Cross-AZ Active-Active

The preceding two solutions are both in Active-Standby mode and are for use in single-region multi-AZ DR. As a matter of fact, the same architecture can be used in Active-Active mode based on DNS and ACK One multi-cluster gateways. In addition, you can configure custom ratios for traffic distribution, such as 40% and 60%, and configure automatic traffic switchover in disasters.

In Active-Active mode, you must determine the number of application replicas in each cluster based on the configured ratio of traffic distribution. In addition, you must configure the auto-scaling capability in the clusters to adapt to cluster traffic changes during switchovers.

Pros and cons

Single-region multi-AZ solutions are cost-efficient. You can use multi-AZ deployment and HA for cloud services, such as cloud native gateway, container, middleware, and database services, for minimized business changes and rapid switchover.

These solutions are used to protect business against single-AZ disasters. If a region-level disaster occurs, these solutions are unable to effectively protect your business.

Cloud + IDC DR solutions for a single region

The architecture of this solution is similar to that of the single-region multi-AZ DR solution. The following items describe this solution:

  • A leased line connection is established between a VPC and a data center to provide management and data channels.

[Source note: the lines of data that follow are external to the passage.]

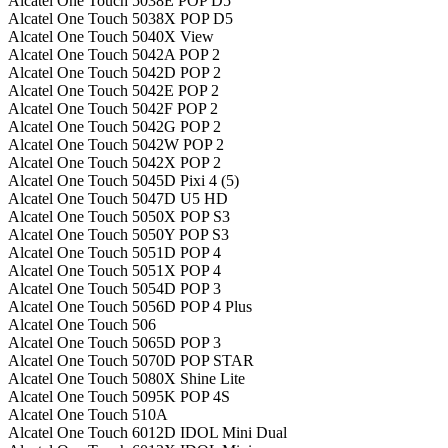
Alcatel One Touch 5038E POP D5
Alcatel One Touch 5038X POP D5
Alcatel One Touch 5040X View
Alcatel One Touch 5042A POP 2
Alcatel One Touch 5042D POP 2
Alcatel One Touch 5042E POP 2
Alcatel One Touch 5042F POP 2
Alcatel One Touch 5042G POP 2
Alcatel One Touch 5042W POP 2
Alcatel One Touch 5042X POP 2
Alcatel One Touch 5045D Pixi 4 (5)
Alcatel One Touch 5047D U5 HD
Alcatel One Touch 5050X POP S3
Alcatel One Touch 5050Y POP S3
Alcatel One Touch 5051D POP 4
Alcatel One Touch 5051X POP 4
Alcatel One Touch 5054D POP 3
Alcatel One Touch 5056D POP 4 Plus
Alcatel One Touch 506
Alcatel One Touch 5065D POP 3
Alcatel One Touch 5070D POP STAR
Alcatel One Touch 5080X Shine Lite
Alcatel One Touch 5095K POP 4S
Alcatel One Touch 510A
Alcatel One Touch 6012D IDOL Mini Dual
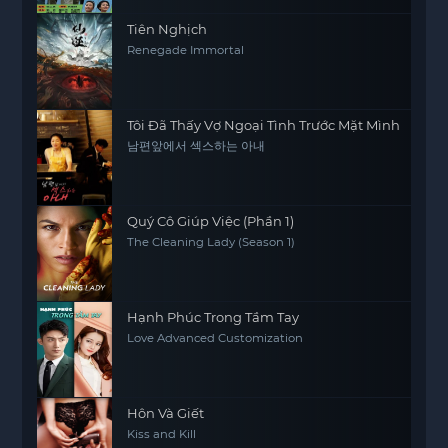
Tiên Nghịch
Renegade Immortal
Tôi Đã Thấy Vợ Ngoại Tình Trước Mặt Mình
남편앞에서 섹스하는 아내
Quý Cô Giúp Việc (Phần 1)
The Cleaning Lady (Season 1)
Hạnh Phúc Trong Tầm Tay
Love Advanced Customization
Hôn Và Giết
Kiss and Kill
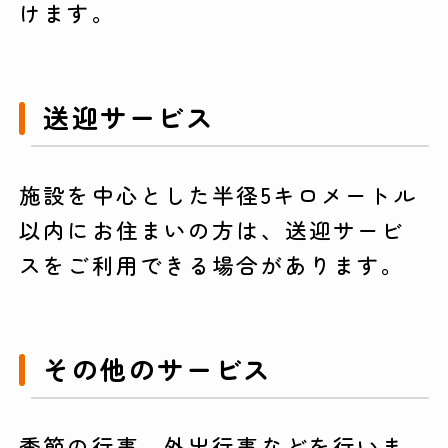
けます。
送迎サービス
施設を中心とした半径5キロメートル
以内にお住まいの方は、送迎サービ
スをご利用できる場合があります。
その他のサービス
季節の行事、外出行事などを行いま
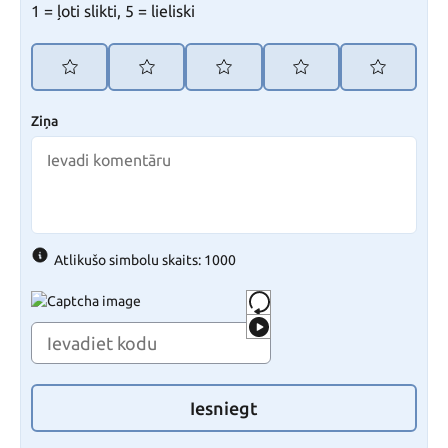
1 = ļoti slikti, 5 = lieliski
Ziņa
Atlikušo simbolu skaits: 1000
Iesniegt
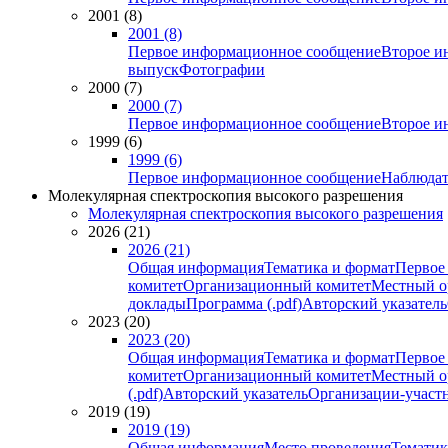
2001 (8)
2001 (8)
Первое информационное сообщение
Второе и
выпуск
Фотографии
2000 (7)
2000 (7)
Первое информационное сообщение
Второе и
1999 (6)
1999 (6)
Первое информационное сообщение
Наблюдат
Молекулярная спектроскопия высокого разрешения
Молекулярная спектроскопия высокого разрешения
2026 (21)
2026 (21)
Общая информация
Тематика и формат
Первое
комитет
Организационный комитет
Местный о
доклады
Программа (.pdf)
Авторский указатель
2023 (20)
2023 (20)
Общая информация
Тематика и формат
Первое
комитет
Организационный комитет
Местный о
(.pdf)
Авторский указатель
Организации-участ
2019 (19)
2019 (19)
Общая информация
Место проведения
Тематик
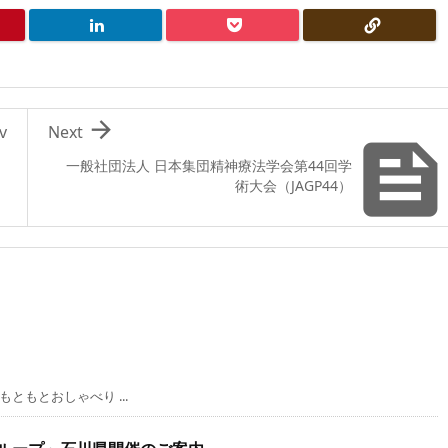

v
Next
一般社団法人 日本集団精神療法学会第44回学
術大会（JAGP44）
もとおしゃべり ...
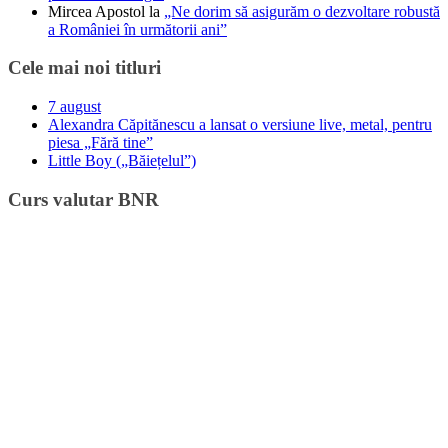
Mircea Apostol
la
„Ne dorim să asigurăm o dezvoltare robustă
a României în următorii ani”
Cele mai noi titluri
7 august
Alexandra Căpitănescu a lansat o versiune live, metal, pentru
piesa „Fără tine”
Little Boy („Băiețelul”)
Curs valutar BNR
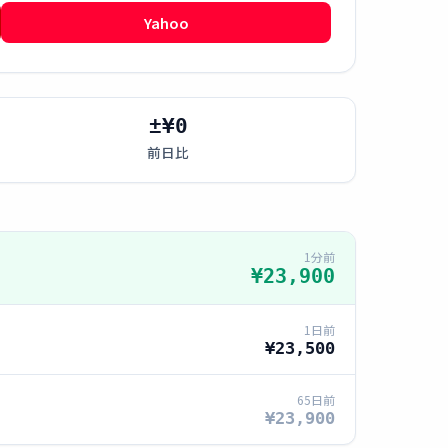
Yahoo
±¥0
前日比
1分前
¥23,900
1日前
¥23,500
65日前
¥23,900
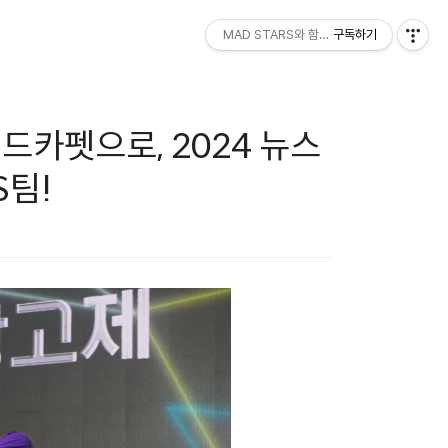
MAD STARS와 함께하세요!
구독하기
레드카펫으로, 2024 뉴스
S팀!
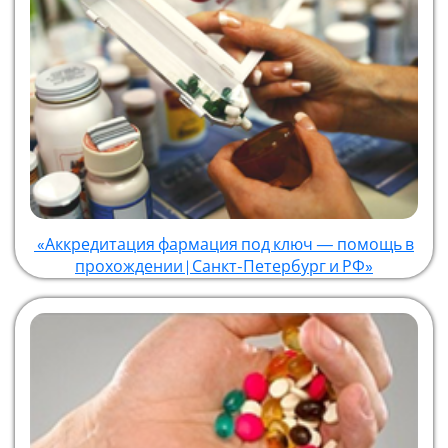
«Аккредитация фармация под ключ — помощь в
прохождении | Санкт-Петербург и РФ»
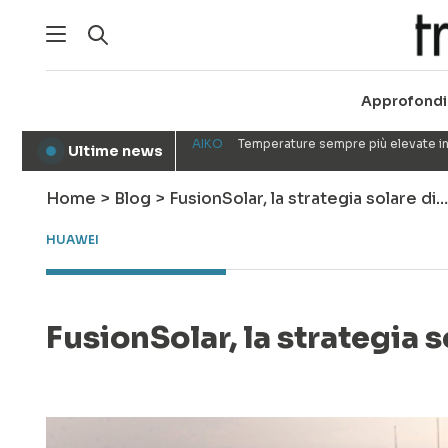
Approfondi
AIKO
Temperature sempre più elevate in
Ultime news
●
Home
>
Blog
>
FusionSolar, la strategia solare di…
HUAWEI
FusionSolar, la strategia 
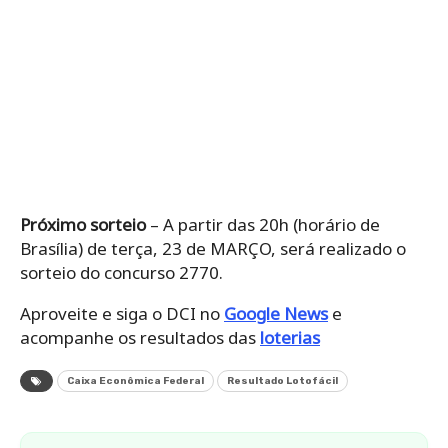
Próximo sorteio
– A partir das 20h (horário de
Brasília) de terça, 23 de MARÇO, será realizado o
sorteio do concurso 2770.
Aproveite e siga o DCI no
Google News
e
acompanhe os resultados das
loterias
Caixa Econômica Federal
Resultado Lotofácil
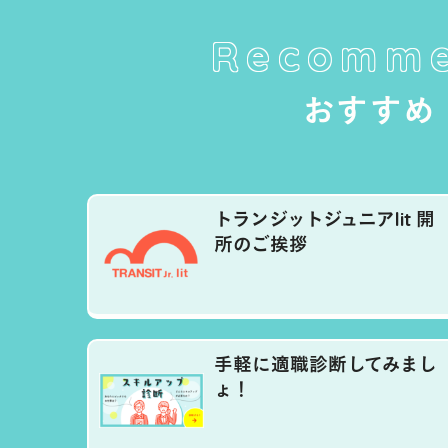
Recomm
おすすめ
トランジットジュニアlit 開
所のご挨拶
手軽に適職診断してみまし
ょ！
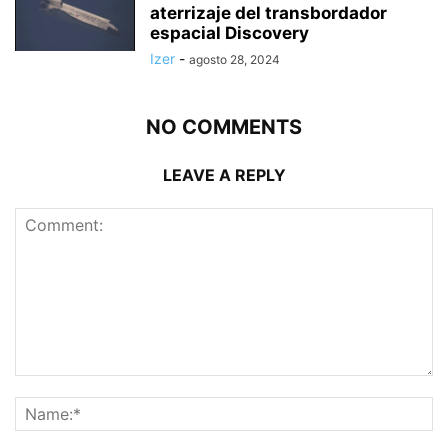
aterrizaje del transbordador
espacial Discovery
Izer
-
agosto 28, 2024
NO COMMENTS
LEAVE A REPLY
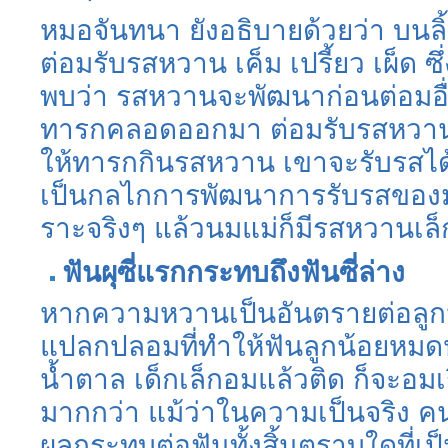
หมอจันทนา ยังอธิบายด้วยว่า บนลิ
ต่อมรับรสหวาน เค็ม เปรี้ยว เผ็ด 
พบว่า รสหวานจะพัฒนาก่อนต่อมอื่นๆ
ทารกคลอดออกมา ต่อมรับรสหวานไ
ให้ทารกกินรสหวาน เขาจะรับรสได้ทั
เป็นกลไกการพัฒนาการรับรสของมนุ
ราะจริงๆ แล้วนมแม่ก็มีรสหวานเล็
ฟันผุซี่แรกกระทบถึงฟันซี่ล่าง
หากความหวานเป็นอันตรายต่อลูกน้
แปลกปลอมที่ทำให้ฟันลูกน้อยหมดป
น้ำตาล เด็กเล็กอมแล้วติด ก็จะอมเ
มากกว่า แม้ว่าในความเป็นจริง คนท
ผลกระทบต่อฟันทั้งสิ้นตราบใดที่เ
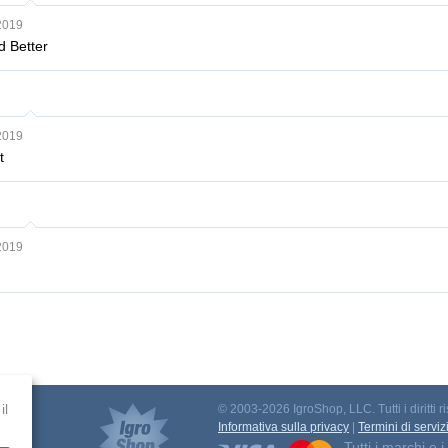
2019
d Better
2019
t
2019
il
© 2003-2026 IgroShop, LLC. Tutti i diritti ri
to
Informativa sulla privacy
|
Termini di serviz
Tutti i marchi e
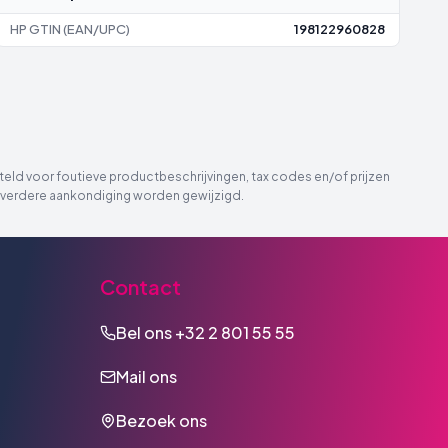
HP GTIN (EAN/UPC)
198122960828
eld voor foutieve productbeschrijvingen, tax codes en/of prijzen
der verdere aankondiging worden gewijzigd.
Contact
Bel ons
+32 2 801 55 55
Mail ons
Bezoek ons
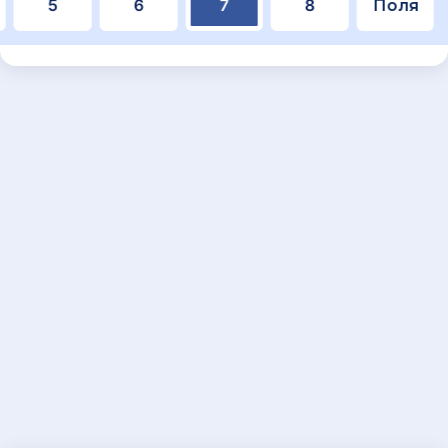
5
6
7
8
Поля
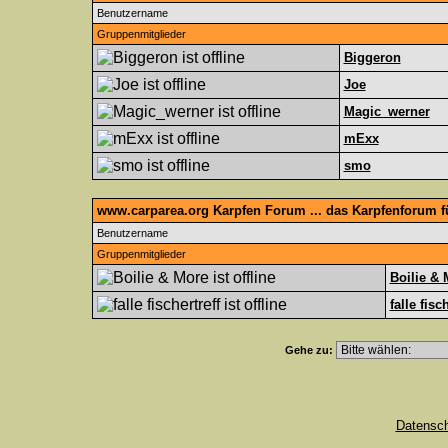
Benutzername
Gruppenmitglieder
Biggeron
Joe
Magic_werner
mExx
smo
www.carparea.org Karpfen Forum ... das Karpfenforum 
Benutzername
Gruppenmitglieder
Boilie & 
falle fisc
Gehe zu:
Datensc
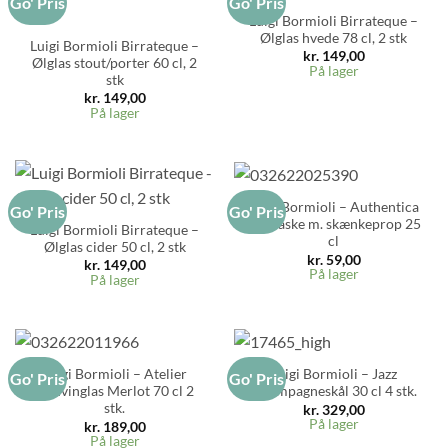
Go' Pris
Go' Pris
Luigi Bormioli Birrateque –
Ølglas hvede 78 cl, 2 stk
Luigi Bormioli Birrateque –
kr.
149,00
Ølglas stout/porter 60 cl, 2
På lager
stk
kr.
149,00
På lager
Luigi Bormioli – Authentica
Go' Pris
Go' Pris
olieflaske m. skænkeprop 25
Luigi Bormioli Birrateque –
cl
Ølglas cider 50 cl, 2 stk
kr.
59,00
kr.
149,00
På lager
På lager
Luigi Bormioli – Atelier
Luigi Bormioli – Jazz
Go' Pris
Go' Pris
Rødvinglas Merlot 70 cl 2
Champagneskål 30 cl 4 stk.
stk.
kr.
329,00
På lager
kr.
189,00
På lager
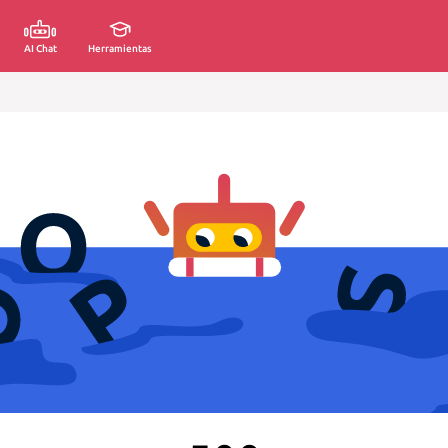
AI Chat
Herramientas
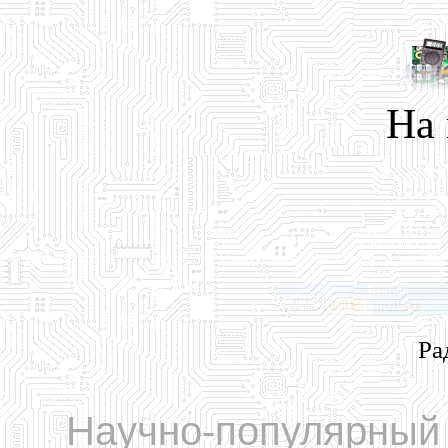
На
Ра
Научно-популярный 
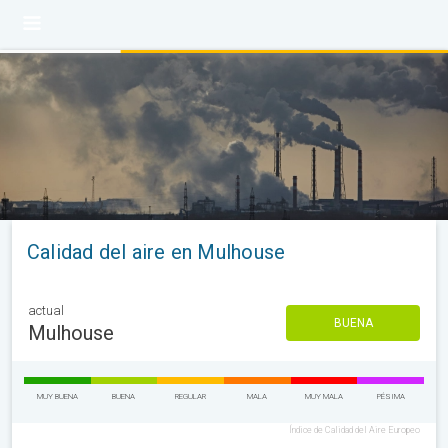
Calidad del aire en Mulhouse
actual
BUENA
Mulhouse
MUY BUENA
BUENA
REGULAR
MALA
MUY MALA
PÉSIMA
Índice de Calidad del Aire Europeo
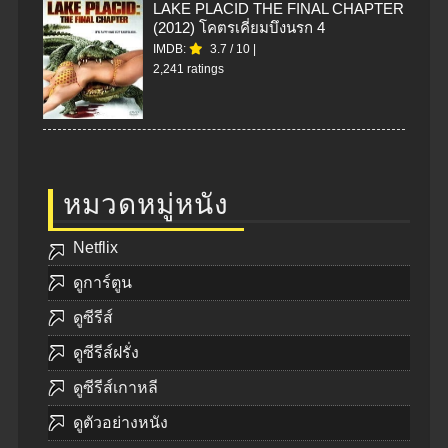
LAKE PLACID THE FINAL CHAPTER
(2012) โคตรเคี่ยมบึงนรก 4
IMDB:
3.7
/
10
|
2,241 ratings
หมวดหมู่หนัง
Netflix
ดูการ์ตูน
ดูซีรีส์
ดูซีรีส์ฝรั่ง
ดูซีรีส์เกาหลี
ดูตัวอย่างหนัง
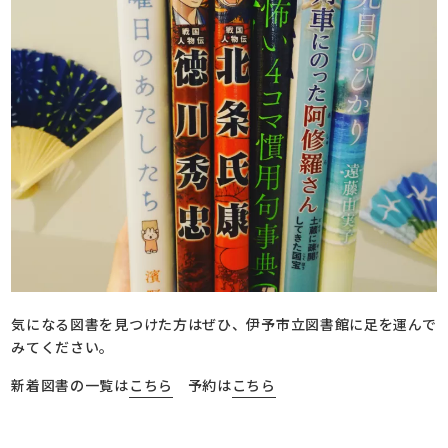
気になる図書を見つけた方はぜひ、伊予市立図書館に足を運んで
みてください。
新着図書の一覧は
こちら
予約は
こちら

  • The cluster from the data center is connected to ACK One by using the registered cluster feature. This allows you to use the powerful observability and security capabilities of Alibaba Cloud to centrally manage your on-premises cluster and ACK cluster.

  • Applications are deployed in both clusters by using ACK One GitOps. Continuously consistent deployment is implemented based on Git repositories.

DNS-based traffic distribution (single-region on-premises and off-premises active-active)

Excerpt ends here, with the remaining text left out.